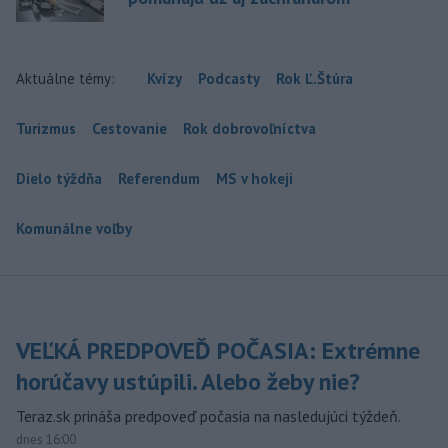
Aktuálne témy:
Kvízy
Podcasty
Rok Ľ.Štúra
Turizmus
Cestovanie
Rok dobrovoľníctva
Dielo týždňa
Referendum
MS v hokeji
Komunálne voľby
VEĽKÁ PREDPOVEĎ POČASIA: Extrémne
horúčavy ustúpili. Alebo žeby nie?
Teraz.sk prináša predpoveď počasia na nasledujúci týždeň.
dnes 16:00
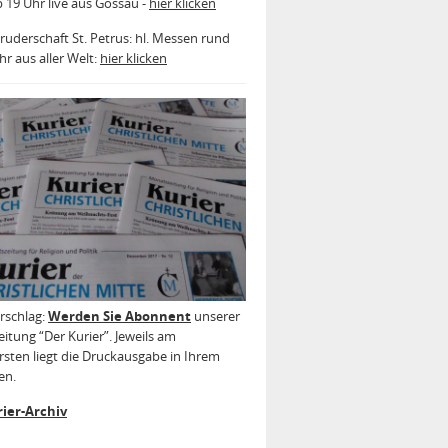
b 19 Uhr live aus Gossau -
hier klicken
ruderschaft St. Petrus: hl. Messen rund
r aus aller Welt:
hier klicken
rschlag:
Werden Sie Abonnent
unserer
itung “Der Kurier”. Jeweils am
sten liegt die Druckausgabe in Ihrem
en.
ier-Archiv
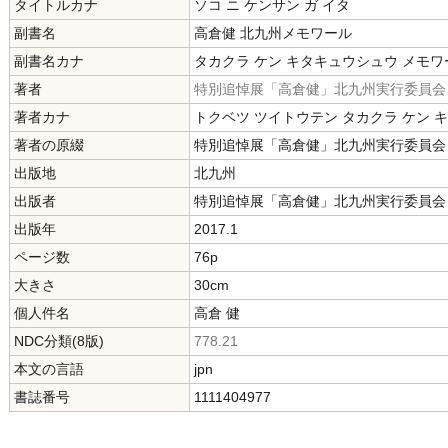
タイトルカナ
ソコ ニ ケンサン ガ イタ
副書名
高倉健 北九州メモワール
副書名カナ
タカクラ ケン キタキュウシュウ メモワ
著者
特別追悼展「高倉健」北九州実行委員会
著者カナ
トクベツ ツイトウテン タカクラ ケン 
著者の原綴
特別追悼展「高倉健」北九州実行委員会
出版地
北九州
出版者
特別追悼展「高倉健」北九州実行委員会
出版年
2017.1
ページ数
76p
大きさ
30cm
個人件名
高倉 健
NDC分類(8版)
778.21
本文の言語
jpn
書誌番号
1111404977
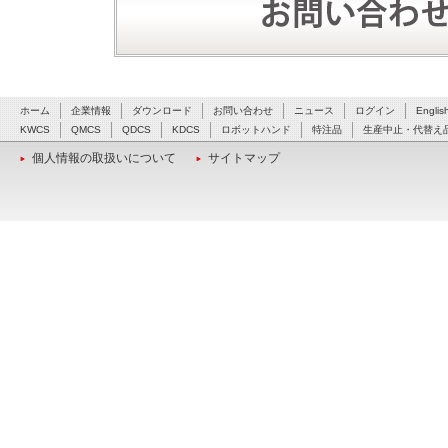
ホーム
企業情報
ダウンロード
お問い合わせ
ニュース
ログイン
Englis
KWCS
QMCS
QDCS
KDCS
ロボットハンド
特注品
生産中止・代替え
個人情報の取扱いについて
サイトマップ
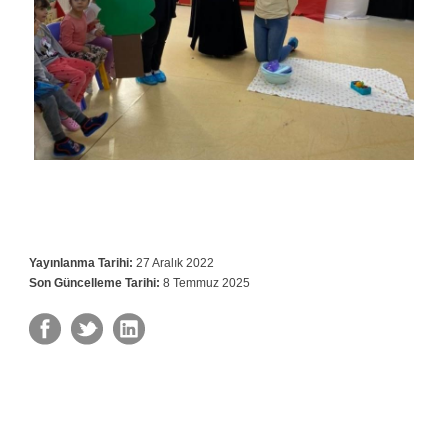
Yayınlanma Tarihi:
27 Aralık 2022
Son Güncelleme Tarihi:
8 Temmuz 2025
------------------------
◆ Problem details
One number and nothing else is the answer: how many lines of the material include "Tarihi".

◆ Answer area
2